It doesn't have to be specific to syncing. We're about to add mirrored metadata, so "mirror" can imply "this repository cannot be manually edited, and mirror sync is implied by the presence". We need a way to toggle the metadata mirroring behavior at publish-time anyways (granted, not for the file plugin). So it would serve triple-duty and resolve all of those issues.

This would be a superset of the behavior of the sync "mirror" parameter, but I think it matches the use case well. If a user wants to set "mirror" on their repository so that every sync would be a mirror sync, wanting to keep a forever-exact clone is probably what they want regardless, so the semantics difference isn't necessarily a bad thing. The only place it gets dicey is that "mirror" on the repository doesn't make a tooooon of sense unless the remote being mirrored is part of the repository also...

This is specific to the "mirror" parameter, just to be clear, I don't think we should be putting put 100% sync-specific settings on the repository, same with publish settings.

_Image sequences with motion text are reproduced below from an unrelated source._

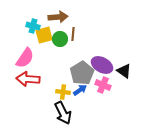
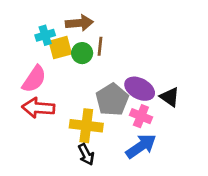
cyan cross: (33, 26) -> (45, 35), turned -32
blue arrow: (80, 90) -> (141, 146), moved, size x1.6
yellow cross: (63, 92) -> (86, 126), size x1.6
black arrow: (63, 113) -> (86, 154), size x0.7

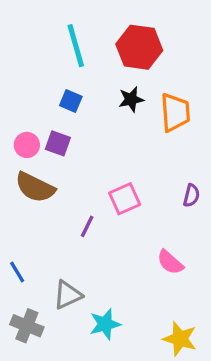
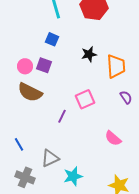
black star: (131, 99) -> (89, 54), moved
orange trapezoid: (175, 112) -> (116, 66), moved
purple semicircle: (191, 195) -> (126, 97), turned -48

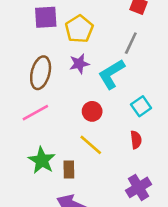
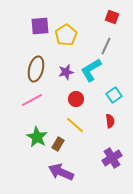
purple star: (79, 64) -> (66, 72), moved
brown rectangle: (69, 169) -> (58, 144), turned 32

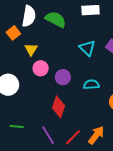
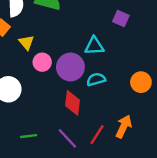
cyan triangle: (87, 48) -> (94, 46), moved, turned -36
purple circle: (63, 77) -> (70, 67), size x1.5
cyan semicircle: (91, 85) -> (96, 79), moved

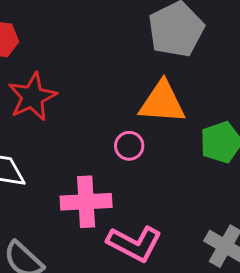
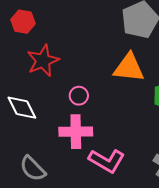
pink circle: (129, 146) -> (79, 96), moved

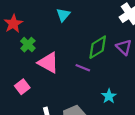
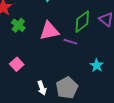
pink triangle: (48, 63) -> (49, 31), moved, turned -35

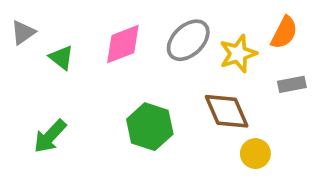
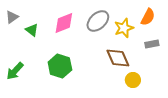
green hexagon: (150, 127) -> (60, 66), moved
green arrow: (50, 136) -> (15, 71), moved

I think manifest is a publish-specific option and should maybe not live on the Repository model. I'm imagining that plugins might have lots of publish options that they might want to store and share across repos so we might want to consider a separate object for this.

I do agree with this. I'd also add that if we kept the publish settings in a separate object, we could eventually transition to making them copy-on-write, and each Publication could therefore know both the repository version and publish settings it was created from. That would really help auditability, and also potentially be leveraged to avoid re-doing work. We could skip re-publishing if a publication with identical inputs already exists.

At the very least, I think it should be in a nested serializer, so that they are kept separate from the user perspective, even if we would store the data on the repository for now.


I do have some other minor problems with this proposal though.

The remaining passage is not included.